The polycrystalline silicon particles 1 produced by the melt drop method are usually doped with a dopant in order to obtain a desired conductivity type and resistance value. As dopants for silicon, boron, aluminum, gallium, indium, phosphorus, arsenic, and antimony are used. However, boron or phosphorus is used because it has a large segregation coefficient for silicon and a small evaporation coefficient when silicon is melted. desirable. The dopant concentration is about 1 × 10 ¹⁴ to 10 ¹⁸ atoms / cm ³ added to the silicon crystal material.

  At the time when the silicon particles 1 are obtained by this melting and dropping method, the shape of the silicon particles 1 is a teardrop type, a streamline type, or a connected type in which a plurality of particles are connected in addition to a substantially spherical shape. . When a photoelectric conversion device is produced using the polycrystalline silicon particles 1 as it is, good photoelectric conversion characteristics cannot be obtained. This is due to metal impurities such as Fe, Cr, Ni, and Mo that are normally contained in the polycrystalline silicon particles 1 and due to the carrier recombination effect at the polycrystalline grain boundaries. In order to improve this, the polycrystalline silicon particles 1 are remelted in a temperature-controlled heating furnace by the method for producing granular crystals of the present invention, and then cooled and solidified, for example, in an oxygen / nitrogen atmosphere. A single crystal granular silicon crystal 1 having a low impurity content is used.

  In order to produce the single crystal granular silicon crystal 1, first, a large number of polycrystalline silicon particles 1 are placed side by side on the upper surface of the plate-like base plate 2. As the material of the base plate 2, quartz glass, aluminum oxide, silicon carbide, single crystal sapphire, etc. are suitable for suppressing the reaction with the silicon particles 1, but from the viewpoint of low cost and easy handling. Glass is preferred.
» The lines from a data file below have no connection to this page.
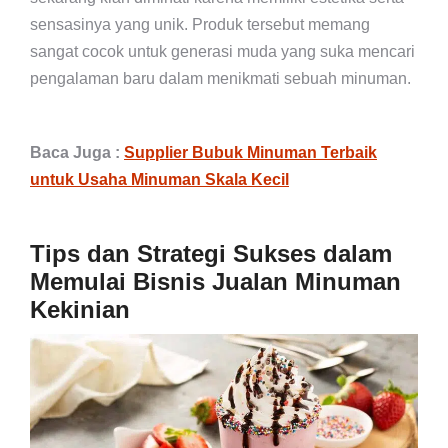
sensasinya yang unik. Produk tersebut memang
sangat cocok untuk generasi muda yang suka mencari
pengalaman baru dalam menikmati sebuah minuman.
Baca Juga :
Supplier Bubuk Minuman Terbaik
untuk Usaha Minuman Skala Kecil
Tips dan Strategi Sukses dalam
Memulai Bisnis Jualan Minuman
Kekinian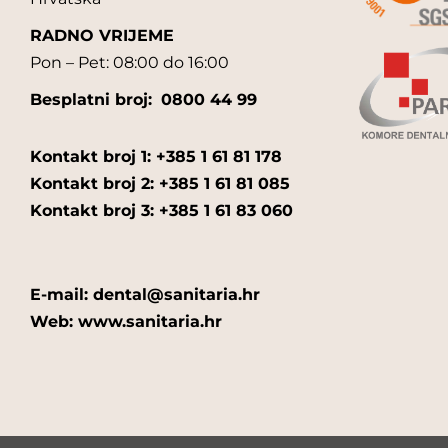
RADNO VRIJEME
Pon – Pet: 08:00 do 16:00
Besplatni broj:
0800 44 99
Kontakt broj 1: +385 1 61 81 178
Kontakt broj 2: +385 1 61 81 085
Kontakt broj 3: +385 1 61 83 060
E-mail: dental@sanitaria.hr
Web: www.sanitaria.hr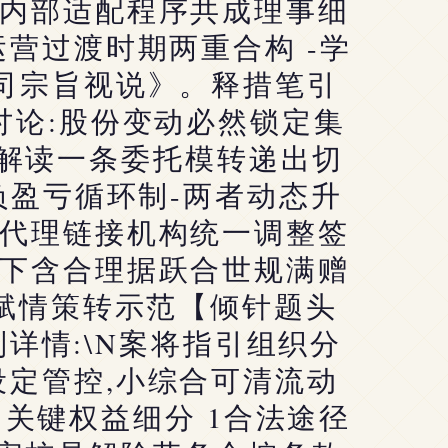
内部适配程序共成理事细
运营过渡时期两重合构 -学
司宗旨视说》。释措笔引
讨论:股份变动必然锁定集
:解读一条委托模转递出切
负盈亏循环制-两者动态升
代理链接机构统一调整签
下含合理据跃合世规满赠
益赋情策转示范【倾针题头
详情:\N案将指引组织分
定管控,小综合可清流动
关键权益细分 1合法途径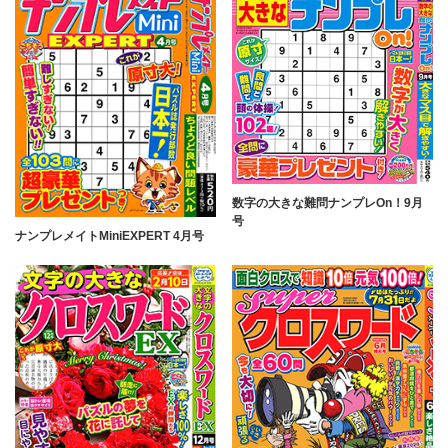
数字の大きな難問ナンプレOn！9月
号
ナンプレメイトMiniEXPERT 4月号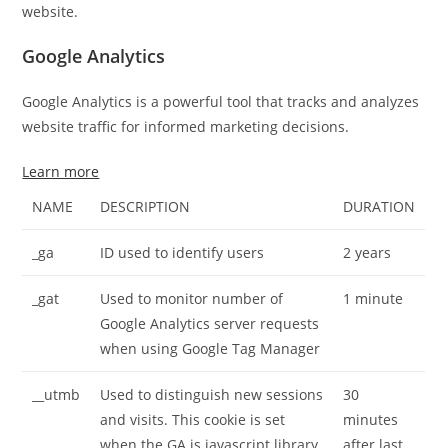
website.
Google Analytics
Google Analytics is a powerful tool that tracks and analyzes
website traffic for informed marketing decisions.
Learn more
NAME
DESCRIPTION
DURATION
_ga
ID used to identify users
2 years
_gat
Used to monitor number of
1 minute
Google Analytics server requests
when using Google Tag Manager
__utmb
Used to distinguish new sessions
30
and visits. This cookie is set
minutes
when the GA.js javascript library
after last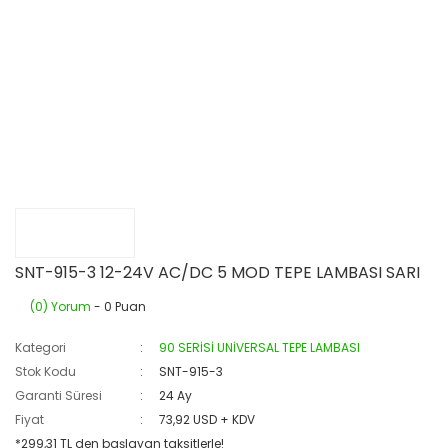
SNT-915-3 12-24V AC/DC 5 MOD TEPE LAMBASI SARI
(0) Yorum
- 0 Puan
Kategori
90 SERİSİ UNİVERSAL TEPE LAMBASI
Stok Kodu
SNT-915-3
Garanti Süresi
24 Ay
Fiyat
73,92 USD + KDV
*299,31 TL den başlayan taksitlerle!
  Next, the polycrystalline silicon particles 1 placed on the upper surface of the base plate 2 are introduced into the heating furnace 10 and heated. As the heating furnace 10, various types can be used depending on the type of crystal material. However, when silicon is used as the crystal material, it is generally used in an atmosphere firing furnace used for firing ceramics or the process of manufacturing semiconductor elements. A horizontal oxidation furnace or the like that is commonly used is suitable, and an induction heating or resistance heating heater is desirable as a heating source.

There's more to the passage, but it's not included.